Convém pois ter desgostos das nossas faltas; mas seja moderado e firme. Porque assim como um juiz castiga melhor os criminosos, dando as sentenças com serenidade do que dando-as com ira e paixão, porque então não castiga as culpas, mas os culpados, da mesma forma castigaremos melhor as faltas sejam quais forem, com um arrependimento sereno e firme, do que com arrependimento áspero e colérico, tanto mais que estes arrependimentos coléricos não se fazem segundo a gravidade das nossas faltas, mas segundo as nossas inclinações. Assim como as repreensões dum pai, feitas com doçura e cordialidade têm mais poder sobre um filho para o corrigirem do que as iras e cóleras; assim também quando reconhecemos em nosso coração alguma falta e o repreendemos com doçura e mansidão, temos com ele mais compaixão do que ira, e o arrependimento rocar-lhe-á melhor do que se o repreendêssemos com ira e aspereza. Quanto a mim, se tinha, por exemplo, grande gosto em não cair no vício da vaidade, quando nele caísse não lhe diria: "Não és tu miserável e abominável, que depois de tantas resoluções te deixaste seduzir pela vaidade? Morre de vergonha, não levantes os olhos ao céu cego, imprudente, infame e falso ao teu Deus" e outras coisas semelhantes. Mas corrigi-la-ia moderadamente, dizendo-lhe: "Ora pais; eis-nos caídos no atoleiro, depois de tantas resoluções de nele não cairmos mais." Ah! Levantemo-nos e deixemo-lo para sempre; imploremos a misericórdia de Deus e esperemos o seu auxílio, para doravante sermos mais fortes e entrarmos no caminho da humildade. Coragem; doravante tenhamos cautela. Deus nos ajudará e tornará fortes! E eu quereria edificar sobre esta repreensão uma resolução firme e sólida de nunca mais cair em pecado, aplicando os meios necessário com a aprovações do meu Diretor.

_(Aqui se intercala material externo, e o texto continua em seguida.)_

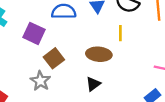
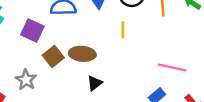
brown ellipse: (99, 54) -> (82, 54), moved
gray star: (40, 81) -> (26, 80), moved

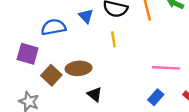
black triangle: (95, 83) -> (95, 94), turned -35

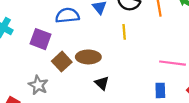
blue rectangle: (156, 97) -> (160, 90), turned -48

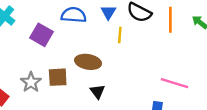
yellow line: (124, 32) -> (120, 35), moved
brown square: (62, 62) -> (58, 77), moved, turned 30

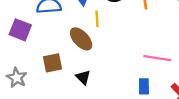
brown ellipse: (88, 62) -> (81, 39), moved, turned 45
brown square: (58, 77) -> (52, 63), moved

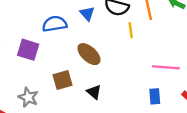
yellow line: (97, 19) -> (131, 30), moved

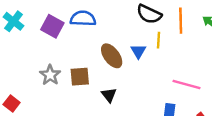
blue triangle: (87, 14) -> (138, 51), moved
purple square: (28, 50) -> (52, 26), moved
gray star: (28, 97) -> (50, 75), moved

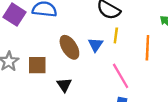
orange line: (181, 21) -> (147, 48), moved
pink line: (186, 85) -> (121, 76), moved, turned 40

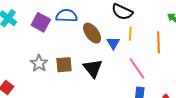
brown ellipse: (69, 47) -> (92, 33), moved
black triangle: (64, 85) -> (93, 68), moved, size x1.5

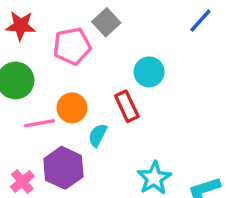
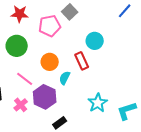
pink line: (39, 123) -> (25, 79), moved, turned 48

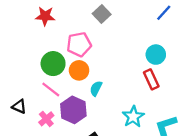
pink pentagon: (50, 26) -> (79, 44), moved
cyan circle: (95, 41) -> (156, 55), moved
green circle: (17, 46) -> (53, 64), moved
red rectangle: (82, 61) -> (151, 79), moved

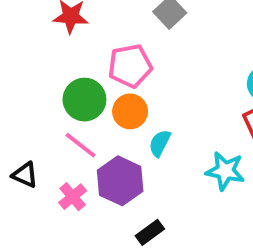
cyan star: (133, 117) -> (225, 171), moved, turned -30

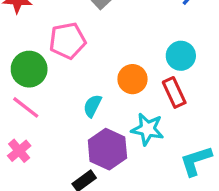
orange circle: (130, 111) -> (132, 79), moved
purple hexagon: (120, 181) -> (107, 149), moved

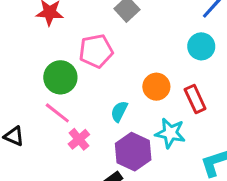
cyan circle: (181, 56) -> (201, 46), moved
pink cross: (19, 151) -> (79, 139), moved

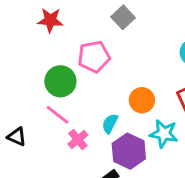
orange circle: (156, 87) -> (142, 100), moved
cyan semicircle: (119, 111) -> (110, 123), moved

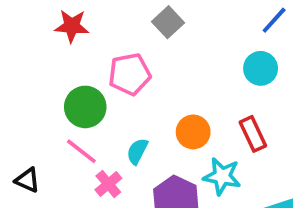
cyan semicircle: (110, 123) -> (137, 151), moved

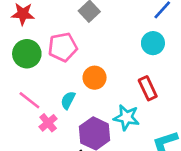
green circle: (85, 107) -> (27, 54), moved
orange circle: (193, 132) -> (95, 78), moved

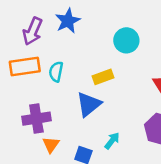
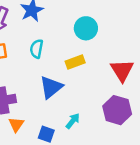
cyan semicircle: (56, 72) -> (37, 49), moved
yellow rectangle: (103, 77) -> (75, 62), moved

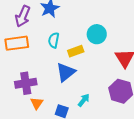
cyan circle: (86, 28) -> (97, 34), moved
yellow rectangle: (75, 62) -> (76, 51), moved

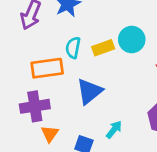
orange rectangle: (17, 43) -> (47, 68), moved
yellow rectangle: (76, 51) -> (103, 48), moved

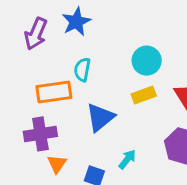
yellow rectangle: (103, 48) -> (144, 95), moved

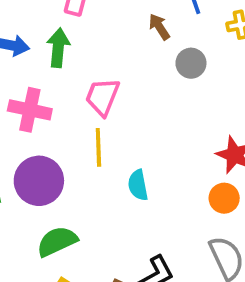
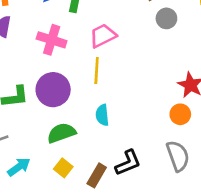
pink trapezoid: (102, 97) -> (103, 36), turned 36
cyan semicircle: (138, 185) -> (102, 115), moved

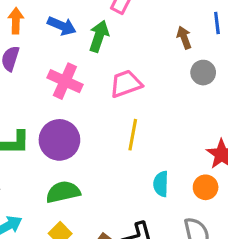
yellow line: (97, 71) -> (133, 135), moved
cyan semicircle: (102, 115) -> (161, 184), moved

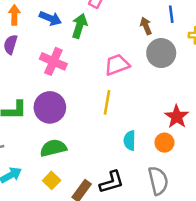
gray circle: (203, 73) -> (161, 53), size x1.5
pink trapezoid: (126, 84) -> (117, 65), moved

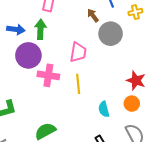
pink cross: (53, 61) -> (48, 75), moved
pink trapezoid: (117, 65) -> (78, 52), turned 135
purple circle: (50, 107) -> (28, 55), moved

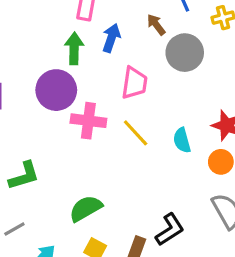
blue arrow: (16, 29) -> (111, 38), moved, turned -78
yellow line: (78, 84) -> (136, 133), turned -36
cyan semicircle: (104, 109) -> (182, 140), moved

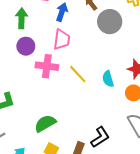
green arrow: (74, 48) -> (22, 18), moved
pink trapezoid: (134, 83) -> (62, 40), moved
purple circle: (56, 90) -> (26, 46), size x0.7

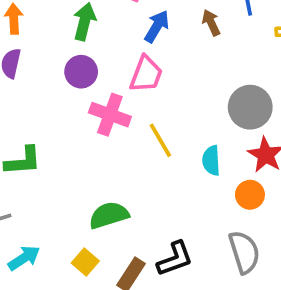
gray circle: (110, 22) -> (250, 107), moved
green semicircle: (45, 123) -> (109, 215), moved

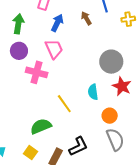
pink trapezoid: (146, 74) -> (54, 49), turned -40
yellow line: (160, 140) -> (64, 104), moved
orange circle: (250, 195) -> (110, 116), moved

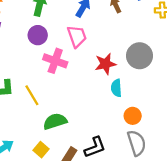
red star: (122, 86) -> (105, 64), moved, turned 30
yellow line: (64, 104) -> (32, 95), moved

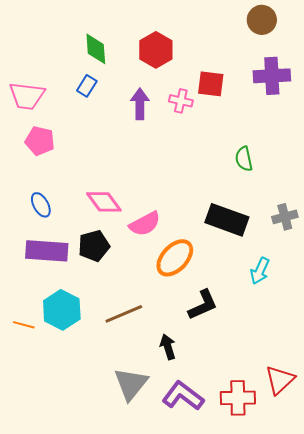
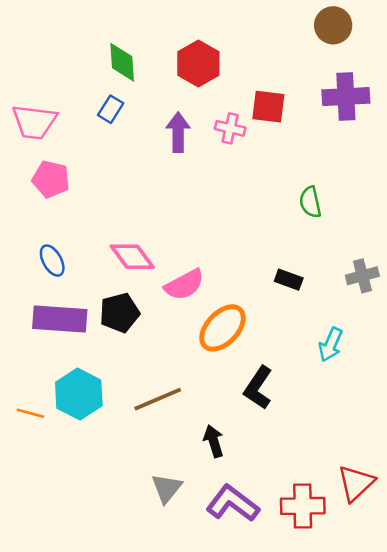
black rectangle: (227, 220) -> (289, 280), size x0.5
black L-shape: (203, 305) -> (258, 388), turned 148
gray triangle: (131, 384) -> (167, 488), size x0.7

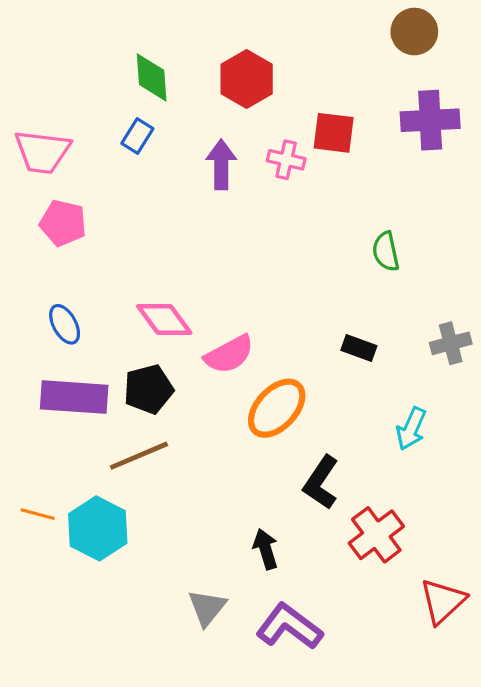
cyan hexagon: (79, 394) -> (98, 528), moved
brown line: (158, 399) -> (139, 456), moved
red cross: (303, 506) -> (376, 535), moved, turned -36

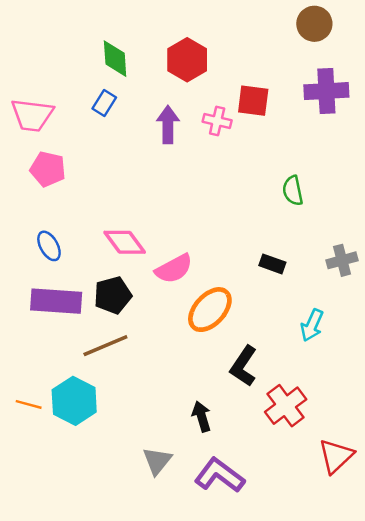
orange line: (38, 514) -> (29, 404), moved

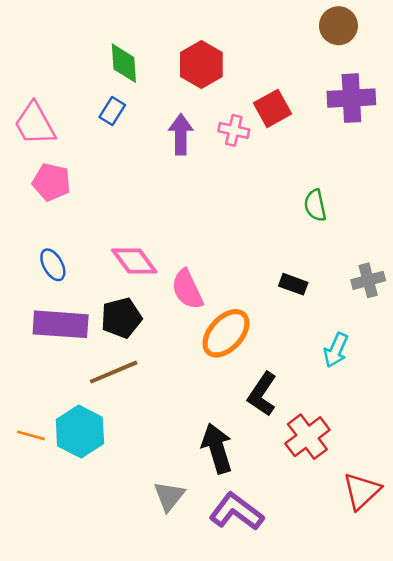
red square: (253, 101) -> (273, 108), turned -36
pink trapezoid: (32, 115) -> (35, 124), turned 54
pink semicircle: (174, 269) -> (187, 289), turned 93
black arrow: (202, 416) -> (217, 448), size x1.5

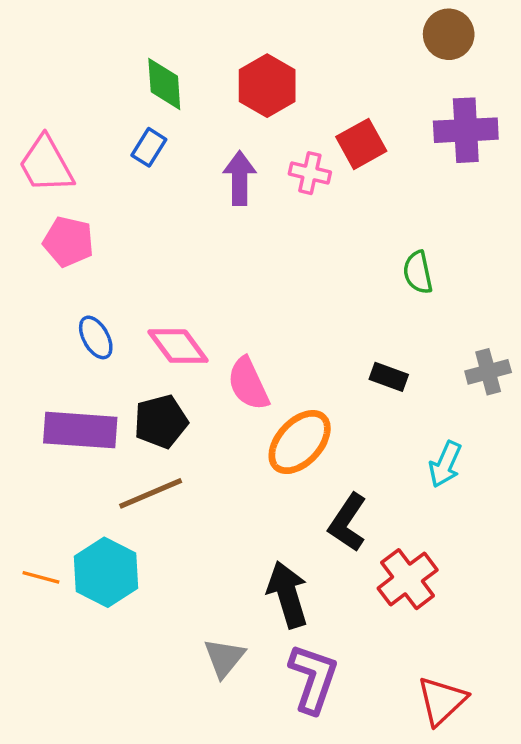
blue ellipse: (53, 265) -> (96, 337), moved
red triangle: (362, 491) -> (442, 701), moved
purple L-shape: (236, 512) -> (313, 678), turned 72

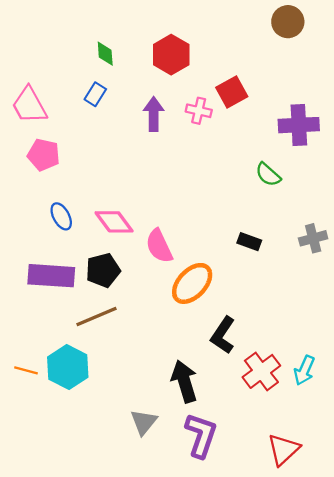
green diamond: (164, 84) -> (105, 54), size x0.7
purple cross: (466, 130) -> (299, 125), moved
green semicircle: (418, 272) -> (268, 175), turned -36
cyan arrow: (445, 464) -> (304, 370), moved

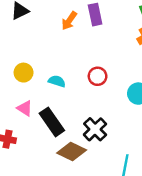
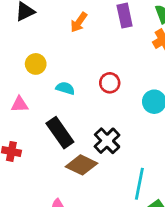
purple rectangle: (95, 15) -> (125, 16), moved
yellow circle: (24, 73) -> (36, 64), moved
pink triangle: (25, 108) -> (20, 104), moved, turned -35

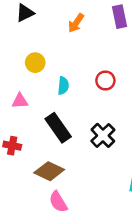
cyan semicircle: (65, 88) -> (63, 86), turned 78
brown diamond: (81, 165) -> (49, 171), moved

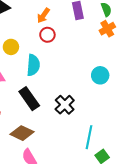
red circle: (105, 81) -> (47, 35), moved
cyan semicircle: (63, 86) -> (33, 65), size x1.5

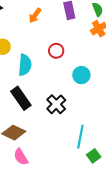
red circle: (47, 35) -> (56, 51), moved
cyan circle: (100, 75) -> (81, 75), moved

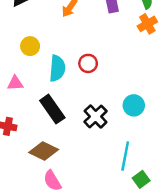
red circle: (56, 51) -> (88, 63), moved
cyan circle: (81, 75) -> (134, 105), moved

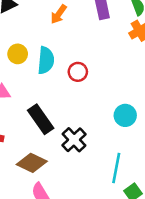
cyan semicircle: (57, 68) -> (46, 60), moved
black cross: (96, 116) -> (74, 140), moved

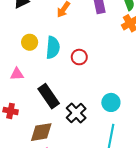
cyan circle: (125, 115) -> (111, 102), moved
brown diamond: (32, 163) -> (41, 132), turned -35

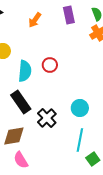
cyan semicircle: (53, 48) -> (25, 71), moved

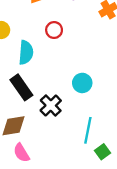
red circle: (50, 65) -> (54, 30), moved
cyan circle: (80, 108) -> (82, 83), moved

Se alguém não julga que o seu coração se move por esta correção suave poderá empregar uma repreensão dura e forte para excitar uma profunda confusão, contanto que depois de o repreender asperamente termine por um alívio, acabando todo o desabafo por uma doce e santa confusão em Deus. À imitação daquele grande Penitente, que vendo a sua alma aflita, dizia: "Porque estás triste e tanto te aflige, minha alma? Espera em Deus porque eu o bendirei como meu verdadeiro Senhor." - Tende por certo que, enquanto cá estivermos cercados deste corpo pesado e corruptível há sempre em nós alguma falta.
Queixai-vos de haver na nossa vida muitas imperfeições e faltas contrárias ao desejo que tendes da perfeição e pureza do amor de Deus. Respondo-vos que, enquanto na terra, é impossível deixarmo-nos completamente.
É preciso que nos suportemos até que Deus nos conduza ao céu e enquanto nos suportamos, não suportaremos coisa que preste... É regra geral que ninguém será tão santo nesta vida que cometa alguma imperfeição.
Não pensemos em deixar de cometê-las, pois, enquanto vivermos; porque ou sejamos superiores ou inferiores, somos homens e, por conseguinte, temos todos necessidade de crer nesta verdade como certa, para que não nos admiremos de sermos imperfeitos.
Nosso Senhor mandou-nos dizer todos os dias estas palavras que estão no Pai Nosso: "Perdoai-nos as nossas dívidas assim como nós perdoamos aos nossos devedores;" e nenhuma exceção há nessa ordem porque todos temos necessidade de a cumprir.